F12 - tracking in the rain | FerrariChat

F12 - tracking in the rain

Discussion in 'F12/812' started by VladimirB, Sep 5, 2016.

This site may earn a commission from merchant affiliate links, including eBay, Amazon, Skimlinks, and others.

  1. VladimirB

    VladimirB Rookie

    May 16, 2016
    26
    Moscow, Russia
    Yesterday I had an interesting experience of driving my F12 on a wet track for a couple of hours or so under heavy rain. As I am a relative F12 newbie and so far was rather afraid of driving it in rainy conditions (2wd, 740hp and all that) this turned out to be a rather eye-opening experience.

    My friend took an MB S-Coupe for a long test drive and invited me to join for a few sessions on a raceway track near Moscow which he rented for us. We arrived around 6 pm and it started raining - first lightly, then heavier and heavier. By the time we got our helmets and got to the paddock the track was already pretty wet and was getting even more so by the minute.

    Rather obviously, I put the car in Wet mode. At first, it was really limiting the throttle response almost instantenously - engine was running up to 5-6k rpms but the car was not really moving at all from slow corner exits. It was rather disappointing as I was expecting a bit more drama and was not getting any of it.

    So I put the manettino in Sport. That resulted in very snappy wheel slip corrections - the car was moving now but the traction system very agressively handled her behaviour - I'd say some quite limited tail-wagging was now allowed - maybe 10-15 degrees - but that was it - any more and you were put back on the straight - and with a very firm hand.

    Can't say that was fun - it felt like you struggling with the car - not driving it smoothly like you should in such conditions.

    Still, our race instructor advised against turning CT off to get more freedom as in my inexperienced hands this would have quite likely resulted in just going sideways from the track at the first corner or with too much gas on the fast straight.

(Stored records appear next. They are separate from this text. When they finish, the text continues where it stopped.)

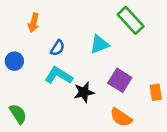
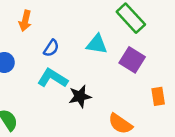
cyan triangle: (99, 44) -> (97, 44), turned 30
purple square: (120, 80) -> (132, 60), moved

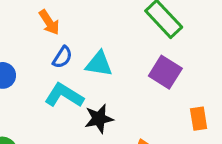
orange arrow: (25, 21) -> (49, 22), moved, turned -48
cyan triangle: (97, 44) -> (99, 64), moved

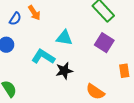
blue semicircle: (62, 57) -> (15, 19), moved

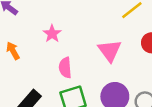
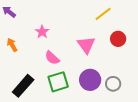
pink semicircle: (65, 68) -> (52, 58), turned -42

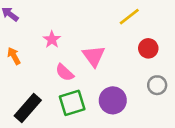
pink triangle: (86, 45) -> (94, 56), moved
gray circle: (113, 84) -> (157, 85), moved

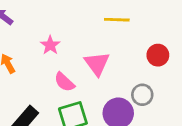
yellow line: (129, 17) -> (117, 20), moved, turned 40
gray circle: (157, 85) -> (142, 95), moved

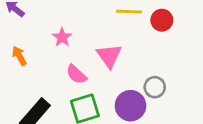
red circle: (158, 55) -> (162, 20), moved

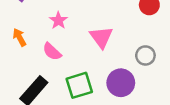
pink semicircle: (76, 74) -> (52, 52), moved
gray circle: (155, 87) -> (145, 55), moved

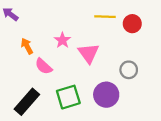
pink star: (58, 20) -> (62, 40), moved
orange arrow: (19, 37) -> (27, 46), moved

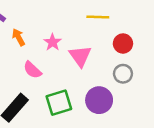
red circle: (132, 24) -> (123, 44), moved
orange arrow: (27, 46) -> (19, 37), moved

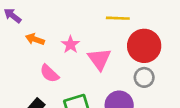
orange arrow: (19, 37) -> (35, 39), turned -42
red circle: (123, 44) -> (144, 46), size x1.6

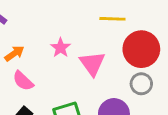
orange arrow: (35, 39) -> (14, 53), moved, turned 126
pink semicircle: (49, 73) -> (23, 81), moved

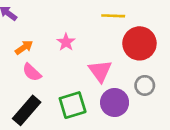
pink triangle: (92, 64) -> (100, 71), moved
gray circle: (141, 84) -> (145, 85), moved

    As the rain continued more and more water covered the track, some standing pools and small torrents began to form, and I turned the manettino back to Wet.

    Somehow either the system or me now performed much better - the very hard throttle cut-off disappeared/or I stopped pushing the gas pedal to the floor too fast - the gear stayed mostly in 4th, and the car started to just somehow flow through the water at pretty high speeds as if in a constant but very controllable drift. The feeling of ever-present slippage was there but it did not feel dangerous or uncontrollable. I stopped struggling with the car, it stopped struggling with me or the track.

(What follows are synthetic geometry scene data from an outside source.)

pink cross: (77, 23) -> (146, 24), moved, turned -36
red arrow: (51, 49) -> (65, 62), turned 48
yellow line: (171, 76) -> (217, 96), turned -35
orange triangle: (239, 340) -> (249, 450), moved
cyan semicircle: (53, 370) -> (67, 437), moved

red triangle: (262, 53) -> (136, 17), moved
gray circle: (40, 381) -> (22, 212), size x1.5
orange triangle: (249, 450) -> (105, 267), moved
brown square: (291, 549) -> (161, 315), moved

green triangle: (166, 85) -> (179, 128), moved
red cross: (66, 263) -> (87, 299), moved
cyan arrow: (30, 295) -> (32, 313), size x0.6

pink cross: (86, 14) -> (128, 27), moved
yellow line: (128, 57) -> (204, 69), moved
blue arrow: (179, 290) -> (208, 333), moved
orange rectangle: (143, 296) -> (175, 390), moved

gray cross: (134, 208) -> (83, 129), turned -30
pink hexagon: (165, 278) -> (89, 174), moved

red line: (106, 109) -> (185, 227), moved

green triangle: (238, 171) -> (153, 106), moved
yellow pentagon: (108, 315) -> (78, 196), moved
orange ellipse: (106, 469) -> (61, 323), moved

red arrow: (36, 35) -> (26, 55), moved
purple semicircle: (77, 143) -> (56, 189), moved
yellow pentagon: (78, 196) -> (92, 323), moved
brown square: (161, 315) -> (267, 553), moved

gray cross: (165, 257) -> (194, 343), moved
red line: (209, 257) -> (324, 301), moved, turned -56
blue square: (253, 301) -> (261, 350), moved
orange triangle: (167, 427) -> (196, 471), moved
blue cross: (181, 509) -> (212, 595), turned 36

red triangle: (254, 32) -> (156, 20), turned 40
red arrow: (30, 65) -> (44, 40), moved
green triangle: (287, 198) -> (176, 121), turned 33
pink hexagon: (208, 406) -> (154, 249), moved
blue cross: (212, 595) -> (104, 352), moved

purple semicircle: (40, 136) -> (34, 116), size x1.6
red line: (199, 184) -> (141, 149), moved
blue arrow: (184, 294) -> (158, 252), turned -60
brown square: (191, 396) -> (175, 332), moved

    The tyres (PZeros) and the brakes were excellent - I got to around 170 km/h at some straight sections (when dry, you can get to c.220-230 km/h at that part of the track), the brake point is usually 150 m from the corner - now braking from 200 m point left quite a bit of safety margin. Also very limited hydroplaning action - whether that is the result of the E-diff/car's brains' work or the tyres itself I do not really know but the resulting feeling of being in control of the situation is very inspiring.

    The overall composure/state of the car after 2 hours of tracking was very Porsche-like - no warning lights, no unusual sounds, everything working like a Swiss clock - very-very impressive for a GT car.

    It continued to rain while I was driving home from the track - but now I felt very comfortable and with much more trust in the car's abilities in such weather, accelerating, braking, keeping composure in fast corners.

    So - if you have a chance to do a track session on a wet track/in rain - do not be afraid or reluctant - take it with both hands, you'll come enlightened.
     
  2. Garretto

    Garretto F1 Rookie

    Sep 3, 2003
    4,922
    Bilbao, Spain
    Full Name:
    Rodolfo Di Pietro
    Interesting! Thanks for sharing.
     
  3. lafluth

    lafluth Karting

    Jul 2, 2013
    61
    Indeed very interesting to read, thank you
     
  4. F12JAJ

    F12JAJ Formula Junior

    Apr 24, 2016
    517
    California
    Full Name:
    Jerry
    I would not have though that the F12 would've handled so nimbly in the rain with all that power. Spasibo.